Филологическое сообщество негодовало, фотографическое смеялось: «Не засветил пленку, уже хорошо!»

Игорь был унижен, растоптан, уничтожен.

Он, конечно, пытался оправдаться, сетовал на несовершенство аппаратуры и пленки, на психологический шок, от которого он так и не смог отойти, оказавшись рядом с поэтом, на то, что стал жертвой рукоприкладства некоего «спортивного, поджарого полковника» по фамилии Ланской, а еще почему-то обвинял во всем Карла Павловича Брюллова – великого живописца, ровесника и современника Пушкина, не написавшего портрет Александра Сергеевича. «Вот кого я еще не прощаю – так это Брюллова!.. тоже мне, Рубенс, европеец дутый!» – передает негодование Одоевцева-младшего Битов.

Впрочем, история о том, как Карл Павлович отказался подарить Александру Сергеевичу картинку вопреки его мольбам и вставанию на колени, в повести «Фотография Пушкина», как бы сказали в годы оны, слегка передернута. Из нее выходит, что живописец пожадничал, а поэт вскоре был убит на дуэли.

Спишем это на эмоциональность Игоря Львовича, не знавшего дневниковой записи живописца, ученика Брюллова и однокашника Гоголя по Нежинскому лицею Аполлона Николаевича Мокрицкого: «25 января 1837. Сегодня в нашей мастерской было много посетителей – это у нас не редкость; но, между прочим, были Пушкин и Жуковский. Сошлись они вместе, и Карл Павлович угощал их своей портфелью и альбомами. Весело было смотреть, как они любовались и восхищались его дивными акварельными рисунками, но когда он показал им недавно оконченный рисунок “Съезд на бал к австрийскому посланнику в Смирне”, то восторг их выразился криком и смехом. Да и можно ли глядеть без смеха на этот прелестный, забавный рисунок…

Пушкин не мог расстаться с этим рисунком, хохотал до слез и просил Брюллова подарить ему это сокровище; но рисунок принадлежал уже княгине Салтыковой, и Карл Павлович, уверяя его, что не может отдать… обещал Пушкину написать с него портрет и назначил время для сеанса. На беду, дуэль Пушкина состоялась днём ранее назначенного сеанса… Брюллов жалел душевно о ранней кончине великого поэта. Он упрекал себя в том, что не отдал ему рисунка, о котором тот так просил его».

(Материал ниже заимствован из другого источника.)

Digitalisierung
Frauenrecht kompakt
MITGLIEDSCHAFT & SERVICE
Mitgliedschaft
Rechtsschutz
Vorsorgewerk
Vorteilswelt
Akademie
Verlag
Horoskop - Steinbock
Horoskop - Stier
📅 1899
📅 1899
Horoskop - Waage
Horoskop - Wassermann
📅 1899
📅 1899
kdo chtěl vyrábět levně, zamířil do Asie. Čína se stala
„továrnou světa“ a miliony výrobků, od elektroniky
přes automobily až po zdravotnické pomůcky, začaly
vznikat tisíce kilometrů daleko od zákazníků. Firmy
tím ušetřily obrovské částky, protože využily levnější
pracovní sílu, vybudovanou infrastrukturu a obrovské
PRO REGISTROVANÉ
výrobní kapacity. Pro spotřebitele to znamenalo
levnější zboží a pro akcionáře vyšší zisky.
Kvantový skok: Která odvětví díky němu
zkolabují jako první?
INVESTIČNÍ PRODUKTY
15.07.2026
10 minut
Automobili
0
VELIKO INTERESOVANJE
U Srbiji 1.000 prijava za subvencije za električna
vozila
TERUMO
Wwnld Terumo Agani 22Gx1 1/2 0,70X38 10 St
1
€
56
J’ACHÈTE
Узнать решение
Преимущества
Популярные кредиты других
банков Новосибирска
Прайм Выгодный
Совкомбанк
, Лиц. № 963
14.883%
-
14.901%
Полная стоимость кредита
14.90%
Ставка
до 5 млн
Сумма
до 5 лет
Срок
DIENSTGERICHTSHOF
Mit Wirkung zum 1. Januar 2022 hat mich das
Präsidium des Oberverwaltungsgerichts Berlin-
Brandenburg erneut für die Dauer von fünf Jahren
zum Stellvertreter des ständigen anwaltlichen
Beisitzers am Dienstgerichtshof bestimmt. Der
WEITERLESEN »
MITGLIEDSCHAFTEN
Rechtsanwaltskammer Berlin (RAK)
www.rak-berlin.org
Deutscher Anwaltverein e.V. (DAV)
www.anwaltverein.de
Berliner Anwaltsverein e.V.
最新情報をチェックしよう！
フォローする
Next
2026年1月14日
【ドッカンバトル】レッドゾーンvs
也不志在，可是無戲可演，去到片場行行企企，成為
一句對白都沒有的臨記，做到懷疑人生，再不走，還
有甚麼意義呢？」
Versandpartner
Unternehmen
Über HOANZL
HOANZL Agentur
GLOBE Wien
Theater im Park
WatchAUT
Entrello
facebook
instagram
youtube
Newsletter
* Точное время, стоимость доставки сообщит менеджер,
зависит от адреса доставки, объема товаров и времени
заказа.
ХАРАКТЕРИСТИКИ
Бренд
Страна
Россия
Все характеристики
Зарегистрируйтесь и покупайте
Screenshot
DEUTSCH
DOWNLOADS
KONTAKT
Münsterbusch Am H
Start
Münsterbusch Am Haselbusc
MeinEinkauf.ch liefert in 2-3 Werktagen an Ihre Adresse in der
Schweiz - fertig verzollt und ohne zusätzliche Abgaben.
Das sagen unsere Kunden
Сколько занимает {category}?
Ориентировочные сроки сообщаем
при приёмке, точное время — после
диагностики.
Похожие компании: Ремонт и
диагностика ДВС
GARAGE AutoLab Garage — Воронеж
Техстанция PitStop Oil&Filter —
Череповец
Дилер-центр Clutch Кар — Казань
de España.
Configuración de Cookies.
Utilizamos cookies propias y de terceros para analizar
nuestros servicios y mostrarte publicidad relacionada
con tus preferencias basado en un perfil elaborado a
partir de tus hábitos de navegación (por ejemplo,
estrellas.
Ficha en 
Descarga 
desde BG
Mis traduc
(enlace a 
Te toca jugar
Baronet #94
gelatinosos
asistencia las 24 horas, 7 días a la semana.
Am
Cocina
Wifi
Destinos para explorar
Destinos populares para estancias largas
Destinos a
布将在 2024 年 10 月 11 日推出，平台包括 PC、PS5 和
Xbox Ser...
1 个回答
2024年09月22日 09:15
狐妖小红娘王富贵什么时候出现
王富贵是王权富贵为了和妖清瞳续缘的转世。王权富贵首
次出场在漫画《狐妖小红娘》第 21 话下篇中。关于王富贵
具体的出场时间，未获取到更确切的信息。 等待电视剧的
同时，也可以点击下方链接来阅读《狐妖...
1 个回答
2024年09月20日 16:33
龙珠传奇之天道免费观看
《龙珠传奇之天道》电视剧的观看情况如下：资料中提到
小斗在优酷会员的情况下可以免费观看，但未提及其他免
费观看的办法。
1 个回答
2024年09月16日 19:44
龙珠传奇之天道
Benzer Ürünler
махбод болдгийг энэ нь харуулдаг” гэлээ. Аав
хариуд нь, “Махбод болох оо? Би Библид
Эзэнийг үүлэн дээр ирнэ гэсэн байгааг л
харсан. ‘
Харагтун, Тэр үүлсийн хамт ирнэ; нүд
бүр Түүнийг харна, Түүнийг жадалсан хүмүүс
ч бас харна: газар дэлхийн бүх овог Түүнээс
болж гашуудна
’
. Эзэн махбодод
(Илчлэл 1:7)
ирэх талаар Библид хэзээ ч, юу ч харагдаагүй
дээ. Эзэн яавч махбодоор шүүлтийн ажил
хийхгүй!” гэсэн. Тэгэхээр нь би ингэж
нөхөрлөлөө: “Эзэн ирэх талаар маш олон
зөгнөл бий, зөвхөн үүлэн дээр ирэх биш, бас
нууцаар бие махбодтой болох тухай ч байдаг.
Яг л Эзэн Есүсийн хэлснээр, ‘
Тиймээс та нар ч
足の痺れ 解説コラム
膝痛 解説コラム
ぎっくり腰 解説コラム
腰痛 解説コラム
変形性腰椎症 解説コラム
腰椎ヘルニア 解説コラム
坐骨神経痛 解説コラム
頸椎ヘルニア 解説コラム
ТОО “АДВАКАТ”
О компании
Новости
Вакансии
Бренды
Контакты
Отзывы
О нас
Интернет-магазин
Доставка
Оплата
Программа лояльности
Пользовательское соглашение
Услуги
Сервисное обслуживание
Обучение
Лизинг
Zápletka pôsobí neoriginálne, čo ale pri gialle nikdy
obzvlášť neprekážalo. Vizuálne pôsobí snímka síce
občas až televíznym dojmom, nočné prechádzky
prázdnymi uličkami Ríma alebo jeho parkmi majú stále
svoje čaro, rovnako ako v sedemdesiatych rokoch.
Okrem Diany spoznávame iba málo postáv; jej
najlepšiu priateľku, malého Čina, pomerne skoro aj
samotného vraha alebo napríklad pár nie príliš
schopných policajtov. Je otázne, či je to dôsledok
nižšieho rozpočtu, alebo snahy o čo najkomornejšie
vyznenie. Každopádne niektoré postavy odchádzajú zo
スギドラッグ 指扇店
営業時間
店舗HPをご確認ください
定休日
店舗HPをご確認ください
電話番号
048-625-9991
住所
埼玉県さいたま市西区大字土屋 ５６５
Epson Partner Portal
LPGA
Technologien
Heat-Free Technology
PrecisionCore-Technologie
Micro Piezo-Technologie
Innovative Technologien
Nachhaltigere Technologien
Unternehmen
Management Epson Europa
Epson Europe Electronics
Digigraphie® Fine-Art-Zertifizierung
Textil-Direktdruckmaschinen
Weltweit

Вот этого кадра – «Пушкин, стоящий на коленях» – и не хватало автору, когда он перебирал снимки, сделанные Игорем, пытался найти среди них хотя бы одну карточку, о которой он мог бы сказать, «да, это снял я». Но нет, не находил, только «необыкновенная, бессмысленная красота отдельных снимков… буря, предшествовавшая облачку… молодой лесок… замечательный портрет зайца на снегу: в стойке, уши торчком, передние лапки поджаты; арба, запряженная буйволами, затянутая брезентом, вокруг гарцующие абреки; рука со свечой… волны, несущие гробы».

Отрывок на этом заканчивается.